Birmanie : la plus vieille guerre civile du monde
La veille de Noël 2021, l'armée birmane arrête à un checkpoint un convoi de 35 villageois fuyant une zone de guerre. Ceux qui ne sont pas abattus sur le champ, femmes, enfants, sont ligotés. Brûlés vifs. Enlisée dans une guerre interminable, l'armée a décidé de terroriser les civiles afin de les dissuader de soutenir la rébellion. La rébellion ? Une armée qui n'a rien d'une guérilla. L'armée Karen de libération nationale compte 5000 hommes et des forces spéciales. Créée en 1957, elle lutte pour la création d'un État karenni autonome pouvant vivre librement sa religion au sein d'une Birmanie authentiquement fédérale.
Officiellement, la Birmanie compte 135 ethnies. Les Bamars, ethnie majoritaire, contrôlent les plaines centrales, tandis que les autres groupes, représentant environ 40 % de la population, occupent les régions montagneuses et frontalières, riches en ressources naturelles. Les plus importantes sont les Shan, les Karen, les Karennis, dont l'Etat longe la frontière thaïlandaise, les Mon, les Kachin, les Chin et les Arkanais. Bien qu'elles disposent de leurs propres États dans un pays censément fédéral, toutes sont en conflit avec le pouvoir central.
L'héritage de l'Empire britannique est une des causes principales de ces guerres. L'Empire, appliquant la politique du “diviser pour mieux régner”, a séparé la Birmanie en deux zones (“Burma Proper et Frontier Areas) et semé la discorde. Les Karrenis chrétiens avaient décidé de se lier aux britanniques pour s'émanciper de la domination birmane. La majorité birmane, elle, était marginalisée. Mais lors de l'indépendance de 1947, le Royaume-Uni abandonne les Karennis qui sont intégrés de force à l'Union de Birmanie en criant à la trahison.
La guerre aurait pu être évitée si la Constitution de 1947, qui prévoyait l'égalité entre les ethnies et l'autonomie des régions frontalières, avait été respectée. Mais les tensions politiques sont alors telles que le général Aung San, héros de l'indépendance et artisan de l'unité nationale, est assassiné en juillet 1947. Son décès ouvre la voie à des régimes successifs qui optent pour une politique d'assimilation forcée, précipitant l'explosion des conflits. Pour les Karennis, renoncer à leur autonomie et à leur identité propre est inenvisageable.
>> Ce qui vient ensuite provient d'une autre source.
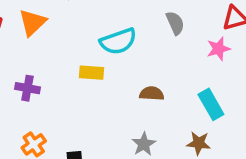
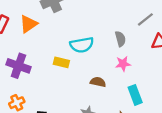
pink star: (219, 49) -> (123, 64), moved
purple cross: (27, 88) -> (18, 66), size x1.5

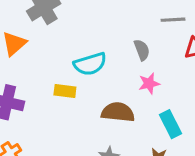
gray line: (145, 19) -> (173, 20), turned 42
brown semicircle: (98, 82) -> (118, 112), size x1.5

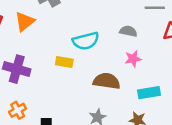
gray semicircle: (142, 50) -> (128, 31), turned -60
cyan rectangle: (170, 124) -> (149, 93), turned -75

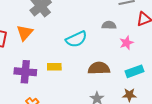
pink star: (133, 59) -> (126, 43), moved
yellow rectangle: (64, 62) -> (54, 67), moved

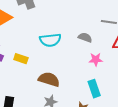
brown semicircle: (99, 68) -> (49, 79), moved
cyan rectangle: (135, 71) -> (94, 89), turned 72

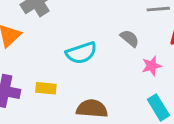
gray semicircle: (85, 38) -> (130, 38), turned 32

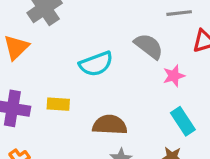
gray semicircle: (130, 38) -> (149, 46), size x1.4

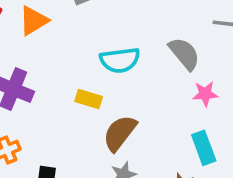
yellow rectangle: (58, 104) -> (89, 99), moved
brown semicircle: (110, 125) -> (120, 133), turned -68

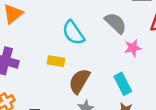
cyan semicircle: (120, 60) -> (73, 33), turned 70
cyan rectangle: (204, 148) -> (123, 84), moved

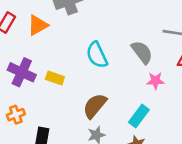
yellow rectangle: (56, 61) -> (55, 78), moved
cyan rectangle: (123, 84) -> (139, 116), turned 55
En 1962, un coup d'État militaire met au pouvoir Ne Win (qui restera jusqu'en 1998). Il lance la stratégie contre-insurrectionnel du “Four Cuts” visant à priver les groupes armées de nourriture, de fonds, de ressources humaines et de l'accès à l'information. Incendies de villages, tortures, viols. La population trouve refuge à la frontière thaïlandaise. En 1984, l'armée lance sa plus vaste offensive pour déloger les ethnies qui contrôlent encore leur territoire traditionnel le long de cette frontière birmano-thaïe et transfère, dans des conditions dramatiques, les populations capturées à l'intérieur de la Birmanie. Celles-ci sont soumises au travail forcé dans des zones militarisées. Elles servent également de bouclier humain lors des combats. On évalue à 50 000 les déplacés de l'intérieur. C'est l'époque où apparaissent les camps de réfugiés en Thaïlande. Bangkok fait son possible pour éviter une propagation du conflit.
L'armée birmane utilise également la stratégie du “cessez-le-feu” pour diviser les Karennis, proposant régulièrement des trêves accompagnées d'aides financières. Compensation contre soumission. Mais la détermination karenni reste inébranlable. Bien que la religion ne soit pas au cœur du conflit, elle est instrumentalisée par le régime, qui promeut le bouddhisme comme religion d'État. Enfin, les zones des minorités sont riches en pierres précieuses, bois, pétrole ou opium. Les terres saisies ont engendré des revenus considérables pour la junte. Surexploitées et rendues infertiles, leur état laisse peu d'espoir pour le retour d'un peuple essentiellement agricole.
Et maintenant ? La moitié des Karrenis vivent cachés dans les montagnes pour échapper aux bombardements. Les villages sont truffés de mines. Mais pour la première fois, l'armée birmane est sérieusement en difficulté. Elle a perdu les frontières et d'immenses revenus. Les rebelles contrôlent la capitale locale karen Loikaw. Ils peuvent désormais compter sur le soutien d'une bonne partie de la jeunesse birmane. Révoltées contre la répression sanglante lors des manifestations pacifiques contre le coup d'État de 2021, elle a pris fait et cause pour le combat des minorités, allant pour certains jusqu'à l'engagement armé. En France, cette cause commence à attirer l'attention grâce à l'association “Village Karenni” qui vient en aide aux populations. Un film sur le sujet est en cours de production.